Ky. Bill to Repeal Clergy 'Silent Right'

A state legislator has outraged religious groups by introducing a bill that would abolish the right clergy now have to stay silent when they learn in a confessional that a child has been abused.

The legislation strikes at a central Christian tenet that is also written into state law, guaranteeing confidentiality when priests or ministers are acting as spiritual advisers.

"People are not going to violate their oath," said the Rev. Nancy Jo Kemper, a Protestant minister. "They'll go to jail."

Kentucky already requires members of the public, including clergy, to notify civil authorities about child abuse if they learn about the wrongdoing outside of the confessional.

But Democratic Rep. Susan Westrom, a former therapist who worked with abused children, felt the law should go further. She said "horror stories" of sex abuse in the Roman Catholic Church and Jehovah's Witnesses led her to introduce the legislation.

"That just made my skin crawl," Westrom said Friday.

Under her proposal, the "clergy-penitent privilege" would be eliminated only in cases of child abuse or neglect.

The Catholic Conference of Kentucky said Westrom's legislation violated the First Amendment right of religious freedom. A similar bill proposed last year in Connecticut failed.

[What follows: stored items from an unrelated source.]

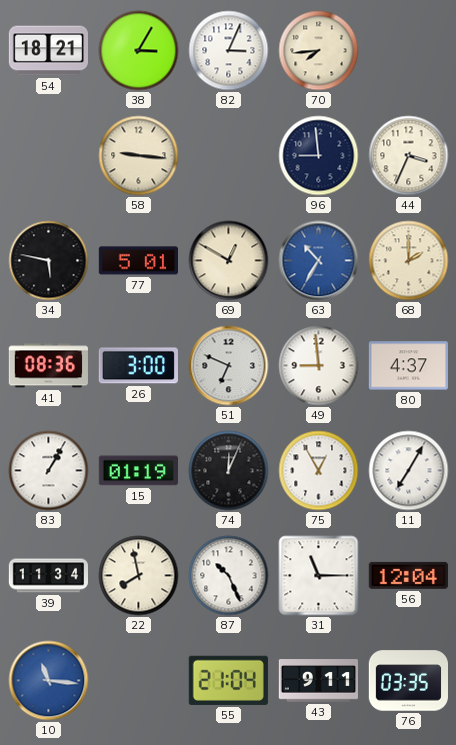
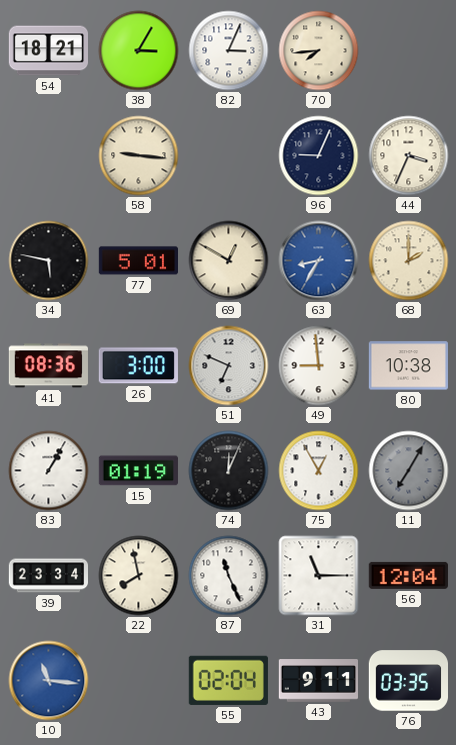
96: 8:59 -> 9:04
63: 10:35 -> 8:35
80: 4:37 -> 10:38
11 dial: white -> grey
39: 11:34 -> 23:34
87: 10:26 -> 11:26
55: 21:04 -> 02:04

"This is not a victims' rights issue," said Scott Wegenast, the conference's lobbyist in Frankfort. "It violates a tenet of our faith, the sacrament of penance, which is an absolutely confidential conversation between the penitent and a priest and it cannot abridged."

Under church law, a priest who disclosed a confession could be excommunicated, Wegenast said.

Kentucky has been hit especially hard by the sex abuse crisis that has battered the Catholic church nationwide.

About 200 civil lawsuits are pending against the Archdiocese of Louisville, alleging sexual abuse by priests and others associated with the church. The Lexington bishop, the Rev. J. Kendrick Williams, resigned last year after he was accused of abuse. The state also is home to victim advocates who have accused the Jehovah's Witnesses of covering up abuse within the denomination.

An advocate for abuse victims said it is right for Westrom to challenge an "archaic, harmful internal church rule."

"No right is absolute, whether it's free speech or free assembly or free religion," David Clohessy, national director of Survivors Network of Those Abused by Priests. "If an exception is to be made to the clergy-penitent privilege, I think this is a smart and good one to make."